Core inflation, which excludes energy and fresh-food prices, was 2 percent last month, compared with 1.9 percent in April, the National Statistics Institute in Madrid said today. That’s more than the median of four forecasts in a Bloomberg survey which was for an unchanged rate. Overall consumer prices rose 1.7 percent from the previous month.
Spain’s headline inflation rate, based on European Union calculations, was 1.8 percent in line with a preliminary estimate on May 30.
The European Central Bank has left its benchmark interest rate unchanged at a record low of 0.5 percent after the euro region’s gross domestic product contracted for a sixth quarter in the first three months of the year. Budget Minister Cristobal Montoro last month said he expects inflation to be closer to zero percent than one percent in a few months in Spain.

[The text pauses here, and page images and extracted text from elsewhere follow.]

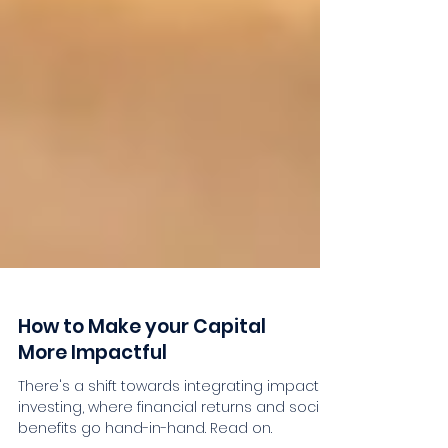
How to Make your Capital
More Impactful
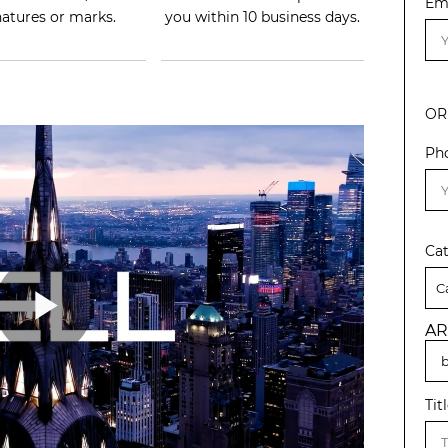
Em
natures or marks.
you within 10 business days.
OR
Ph
Ca
AR
Tit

Chief operating officer Carlos Tavares of France’s second-largest carmaker Renault SA expects the European car market to shrink 5 percent this year. Spanish new car registrations fell 5.8 percent from a year ago over the five first months of the year, according to Spain’s automobile organization Anfac while the country’s industrial output declined a 20th month in April.
European Union leaders meeting this month in Brussels will decide on the European Commission’s proposal to give Spain two more years, until 2016, to tackle the EU’s largest budget deficit. International Monetary Fund Managing Director Christine Lagarde this month urged less “brutal” fiscal consolidation in Spain.